Correlation Between Neogen and Contagious Gaming
Can any of the company-specific risk be diversified away by investing in both Neogen and Contagious Gaming at the same time? Although using a correlation coefficient on its own may not help to predict future stock returns, this module helps to understand the diversifiable risk of combining Neogen and Contagious Gaming into the same portfolio, which is an essential part of the fundamental portfolio management process.
By analyzing existing cross correlation between Neogen and Contagious Gaming, you can compare the effects of market volatilities on Neogen and Contagious Gaming and check how they will diversify away market risk if combined in the same portfolio for a given time horizon. You can also utilize pair trading strategies of matching a long position in Neogen with a short position of Contagious Gaming. Check out your portfolio center. Please also check ongoing floating volatility patterns of Neogen and Contagious Gaming.
Diversification Opportunities for Neogen and Contagious Gaming
0.0 | Correlation Coefficient |
Pay attention - limited upside
The 3 months correlation between Neogen and Contagious is 0.0. Overlapping area represents the amount of risk that can be diversified away by holding Neogen and Contagious Gaming in the same portfolio, assuming nothing else is changed. The correlation between historical prices or returns on Contagious Gaming and Neogen is a relative statistical measure of the degree to which these equity instruments tend to move together. The correlation coefficient measures the extent to which returns on Neogen are associated (or correlated) with Contagious Gaming. Values of the correlation coefficient range from -1 to +1, where. The correlation of zero (0) is possible when the price movement of Contagious Gaming has no effect on the direction of Neogen i.e., Neogen and Contagious Gaming go up and down completely randomly.
Pair Corralation between Neogen and Contagious Gaming
Given the investment horizon of 90 days Neogen is expected to generate 1.24 times less return on investment than Contagious Gaming. But when comparing it to its historical volatility, Neogen is 2.73 times less risky than Contagious Gaming. It trades about 0.01 of its potential returns per unit of risk. Contagious Gaming is currently generating about 0.0 of returns per unit of risk over similar time horizon.
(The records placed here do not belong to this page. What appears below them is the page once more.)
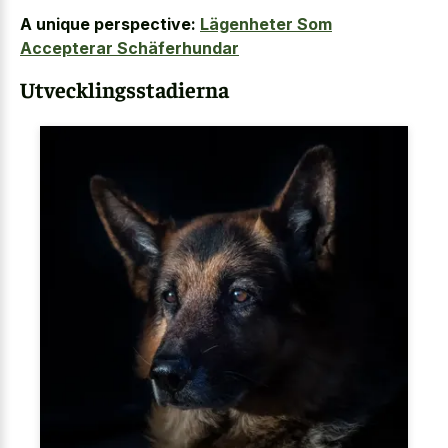
A unique perspective:
Lägenheter Som
Accepterar Schäferhundar
Utvecklingsstadierna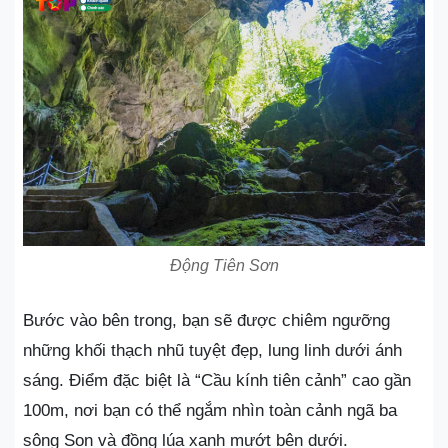
Động Tiên Sơn
Bước vào bên trong, bạn sẽ được chiêm ngưỡng
những khối thạch nhũ tuyệt đẹp, lung linh dưới ánh
sáng. Điểm đặc biệt là “Cầu kính tiên cảnh” cao gần
100m, nơi bạn có thể ngắm nhìn toàn cảnh ngã ba
sông Son và đồng lúa xanh mướt bên dưới.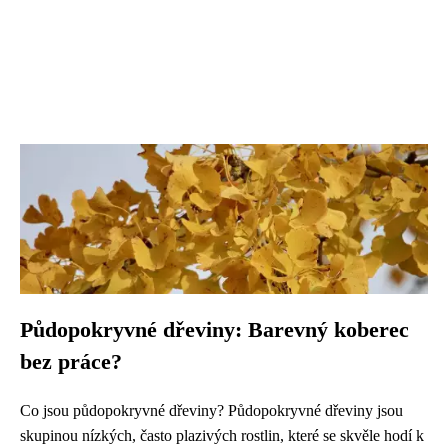
Půdopokryvné dřeviny: Barevný koberec
bez práce?
Co jsou půdopokryvné dřeviny? Půdopokryvné dřeviny jsou
skupinou nízkých, často plazivých rostlin, které se skvěle hodí k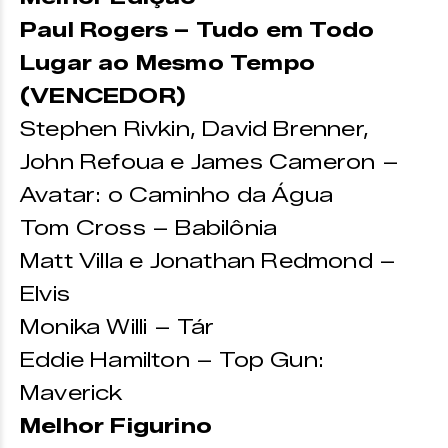
Paul Rogers – Tudo em Todo
Lugar ao Mesmo Tempo
(VENCEDOR)
Stephen Rivkin, David Brenner,
John Refoua e James Cameron –
Avatar: o Caminho da Água
Tom Cross – Babilônia
Matt Villa e Jonathan Redmond –
Elvis
Monika Willi – Tár
Eddie Hamilton – Top Gun:
Maverick
Melhor Figurino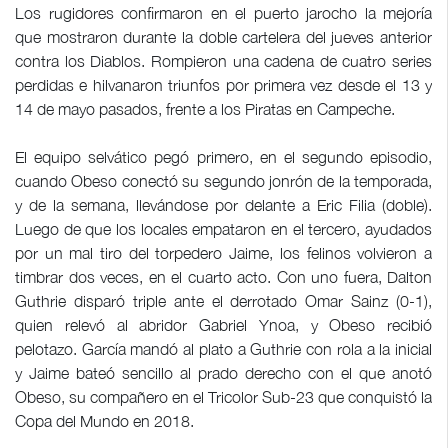
Los rugidores confirmaron en el puerto jarocho la mejoría
que mostraron durante la doble cartelera del jueves anterior
contra los Diablos. Rompieron una cadena de cuatro series
perdidas e hilvanaron triunfos por primera vez desde el 13 y
14 de mayo pasados, frente a los Piratas en Campeche.
El equipo selvático pegó primero, en el segundo episodio,
cuando Obeso conectó su segundo jonrón de la temporada,
y de la semana, llevándose por delante a Eric Filia (doble).
Luego de que los locales empataron en el tercero, ayudados
por un mal tiro del torpedero Jaime, los felinos volvieron a
timbrar dos veces, en el cuarto acto. Con uno fuera, Dalton
Guthrie disparó triple ante el derrotado Omar Sainz (0-1),
quien relevó al abridor Gabriel Ynoa, y Obeso recibió
pelotazo. García mandó al plato a Guthrie con rola a la inicial
y Jaime bateó sencillo al prado derecho con el que anotó
Obeso, su compañero en el Tricolor Sub-23 que conquistó la
Copa del Mundo en 2018.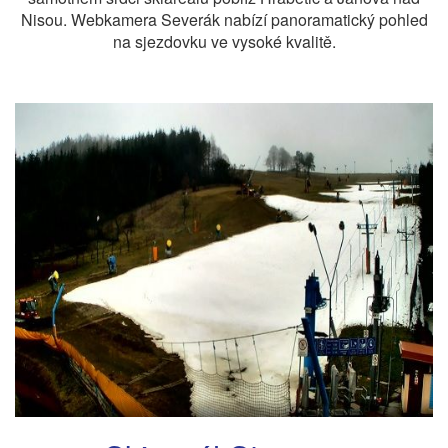
Nisou. Webkamera Severák nabízí panoramatický pohled
na sjezdovku ve vysoké kvalitě.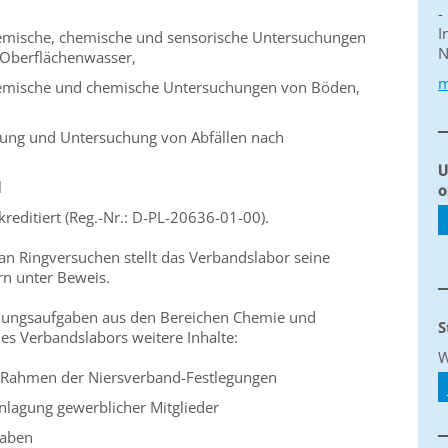
-
I
chemische, chemische und sensorische Untersuchungen
N
d Oberflächenwasser,
m
chemische und chemische Untersuchungen von Böden,
ung und Untersuchung von Abfällen nach
,
U
l
o
editiert (Reg.-Nr.: D-PL-20636-01-00).
an Ringversuchen stellt das Verbandslabor seine
n unter Beweis.
ungsaufgaben aus den Bereichen Chemie und
S
es Verbandslabors weitere Inhalte:
W
m Rahmen der Niersverband-Festlegungen
anlagung gewerblicher Mitglieder
gaben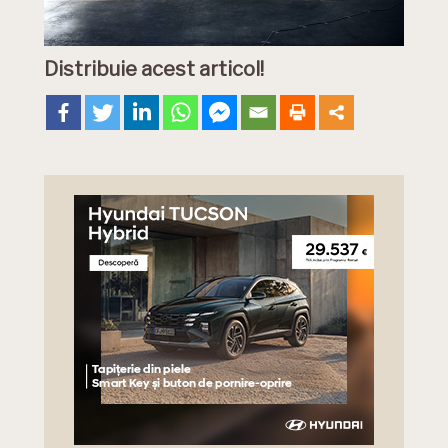
Distribuie acest articol!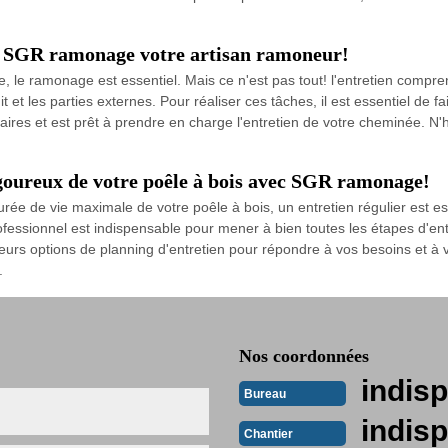
ar SGR ramonage votre artisan ramoneur!
 le ramonage est essentiel. Mais ce n'est pas tout! l'entretien compr
it et les parties externes. Pour réaliser ces tâches, il est essentiel de 
es et est prêt à prendre en charge l'entretien de votre cheminée. N'h
igoureux de votre poêle à bois avec SGR ramonage!
rée de vie maximale de votre poêle à bois, un entretien régulier est es
ofessionnel est indispensable pour mener à bien toutes les étapes d'e
s options de planning d'entretien pour répondre à vos besoins et à votr
.
Nos coordonnées
indisp
Bureau
indisp
Chantier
If you would invest 0.87 in Contagious Gaming on August 30, 2024 and sell it today you would lose (0.65) from holding Contagious Gaming or give up 74.71% of portfolio value over 90 days.
Time Period | 3 Months [change] |
Direction | Flat |
Strength | Insignificant |
Accuracy | 100.0% |
Values | Daily Returns |
Neogen vs. Contagious Gaming
Performance |
Timeline |
Neogen |
Contagious Gaming |
Neogen and Contagious Gaming Volatility Contrast
Predicted Return Density |
Returns |
Pair Trading with Neogen and Contagious Gaming
The main advantage of trading using opposite Neogen and Contagious Gaming positions is that it hedges away some unsystematic risk. Because of two separate transactions, even if Neogen position performs unexpectedly, Contagious Gaming can make up some of the losses. Pair trading also minimizes risk from directional movements in the market. For example, if an entire industry or sector drops because of unexpected headlines, the short position in Contagious Gaming will offset losses from the drop in Contagious Gaming's long position.The idea behind Neogen and Contagious Gaming pairs trading is to make the combined position market-neutral, meaning the overall market's direction will not affect its win or loss (or potential downside or upside). This can be achieved by designing a pairs trade with two highly correlated stocks or equities that operate in a similar space or sector, making it possible to obtain profits through simple and relatively low-risk investment.Contagious Gaming vs. Rivian Automotive | Contagious Gaming vs. Dana Inc | Contagious Gaming vs. Neogen | Contagious Gaming vs. U Power Limited |
Check out your portfolio center.Note that this page's information should be used as a complementary analysis to find the right mix of equity instruments to add to your existing portfolios or create a brand new portfolio. You can also try the Fundamentals Comparison module to compare fundamentals across multiple equities to find investing opportunities.